With fewer catalysts to dominate than the global trade pessimism, the AUD/USD pair takes the rounds near 0.6870 during the early Asian session on Monday.
During last week, the Aussie pair couldn’t benefit from China’s upbeat data as higher than expected unemployment rate at home continues to signal another rate cut from the Reserve Bank of Australia (RBA).
Being a commodity-linked currency, the Australian Dollar’s (AUD) buyers were also disappointed to see increasing trade tussle between the US and China dimming prospects of any solution when the leaders of both the countries meet at the sidelines of G20.
Further, rising US Dollar (USD) and pessimism surrounding the global economy backed by the US-China trade tussles and geopolitical tension amid the US and Iran also played their role to drag the Aussie pair downwards.
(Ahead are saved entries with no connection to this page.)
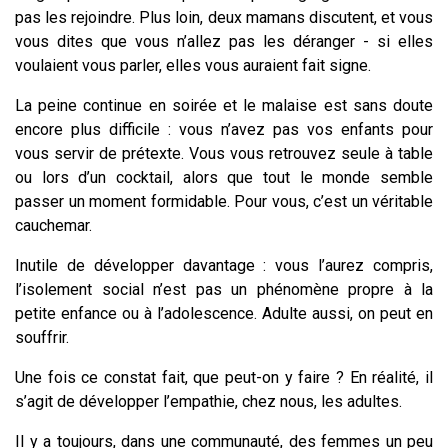
pas les rejoindre. Plus loin, deux mamans discutent, et vous
vous dites que vous n’allez pas les déranger - si elles
voulaient vous parler, elles vous auraient fait signe.
La peine continue en soirée et le malaise est sans doute
encore plus difficile : vous n’avez pas vos enfants pour
vous servir de prétexte. Vous vous retrouvez seule à table
ou lors d’un cocktail, alors que tout le monde semble
passer un moment formidable. Pour vous, c’est un véritable
cauchemar.
Inutile de développer davantage : vous l’aurez compris,
l’isolement social n’est pas un phénomène propre à la
petite enfance ou à l’adolescence. Adulte aussi, on peut en
souffrir.
Une fois ce constat fait, que peut-on y faire ? En réalité, il
s’agit de développer l’empathie, chez nous, les adultes.
Il y a toujours, dans une communauté, des femmes un peu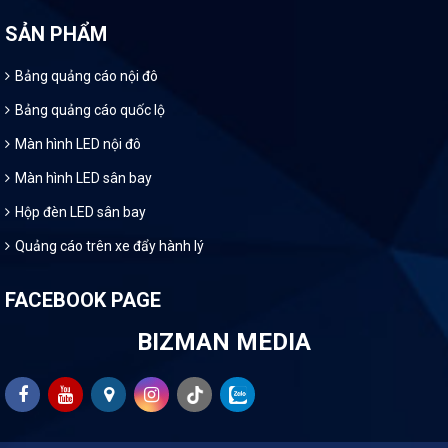
SẢN PHẨM
Bảng quảng cáo nội đô
Bảng quảng cáo quốc lộ
Màn hình LED nội đô
Màn hình LED sân bay
Hộp đèn LED sân bay
Quảng cáo trên xe đẩy hành lý
FACEBOOK PAGE
BIZMAN MEDIA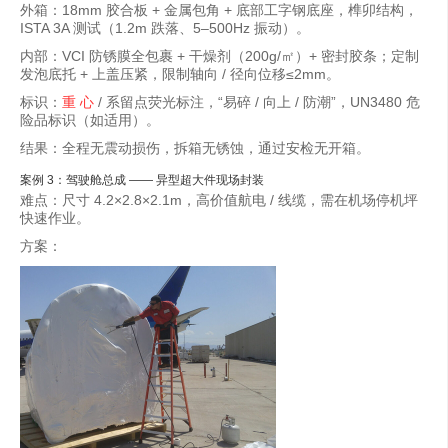
外箱：18mm 胶合板 + 金属包角 + 底部工字钢底座，榫卯结构，
ISTA 3A 测试（1.2m 跌落、5–500Hz 振动）。
内部：VCI 防锈膜全包裹 + 干燥剂（200g/㎡）+ 密封胶条；定制
发泡底托 + 上盖压紧，限制轴向 / 径向位移≤2mm。
标识：
重 心
/ 系留点荧光标注，“易碎 / 向上 / 防潮”，UN3480 危
险品标识（如适用）。
结果：全程无震动损伤，拆箱无锈蚀，通过安检无开箱。
案例 3：驾驶舱总成 —— 异型超大件现场封装
难点：尺寸 4.2×2.8×2.1m，高价值航电 / 线缆，需在机场停机坪
快速作业。
方案：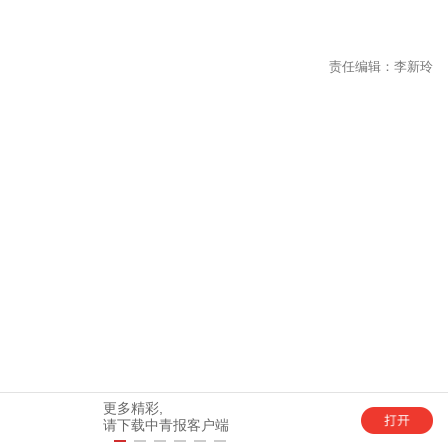
单
更多精彩,
请下载中青报客户端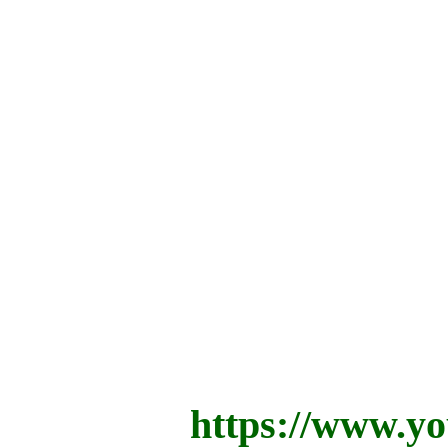
https://www.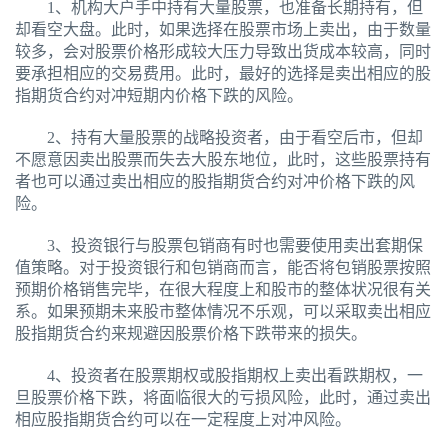
1、机构大户手中持有大量股票，也准备长期持有，但
却看空大盘。此时，如果选择在股票市场上卖出，由于数量
较多，会对股票价格形成较大压力导致出货成本较高，同时
要承担相应的交易费用。此时，最好的选择是卖出相应的股
指期货合约对冲短期内价格下跌的风险。
2、持有大量股票的战略投资者，由于看空后市，但却
不愿意因卖出股票而失去大股东地位，此时，这些股票持有
者也可以通过卖出相应的股指期货合约对冲价格下跌的风
险。
3、投资银行与股票包销商有时也需要使用卖出套期保
值策略。对于投资银行和包销商而言，能否将包销股票按照
预期价格销售完毕，在很大程度上和股市的整体状况很有关
系。如果预期未来股市整体情况不乐观，可以采取卖出相应
股指期货合约来规避因股票价格下跌带来的损失。
4、投资者在股票期权或股指期权上卖出看跌期权，一
旦股票价格下跌，将面临很大的亏损风险，此时，通过卖出
相应股指期货合约可以在一定程度上对冲风险。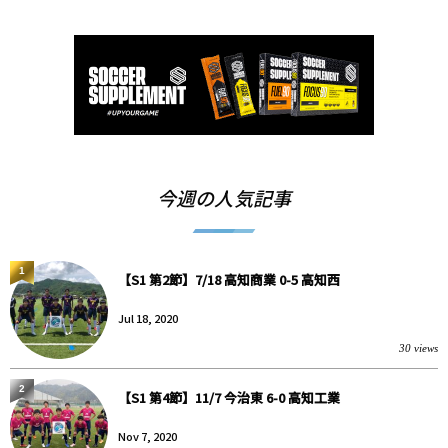
今週の人気記事
1
【S1 第2節】7/18 高知商業 0-5 高知西
Jul 18, 2020
30 views
2
【S1 第4節】11/7 今治東 6-0 高知工業
Nov 7, 2020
Global risk barometer, the 10-year yield of the US government bond, slipped to late 2017 lows near 2.08% amid challenges to investor sentiment.
Looking forward, traders can keep emphasizing on the US-China trade developments due to lack of major data/events on hand whereas the momentum of the greenback and global risk could also offer fresh clues to determine near-term moves.
A sustained break of 0.6860 becomes pre-requisite for the bears to aim for 2016 lows around 0.6830 and then aim for January month’s flash crash bottom near 0.6730.
On the contrary, an uptick beyond May 30 low of 0.6900 can trigger the pair’s pullback to 0.6940 and 0.6970 numbers to the north.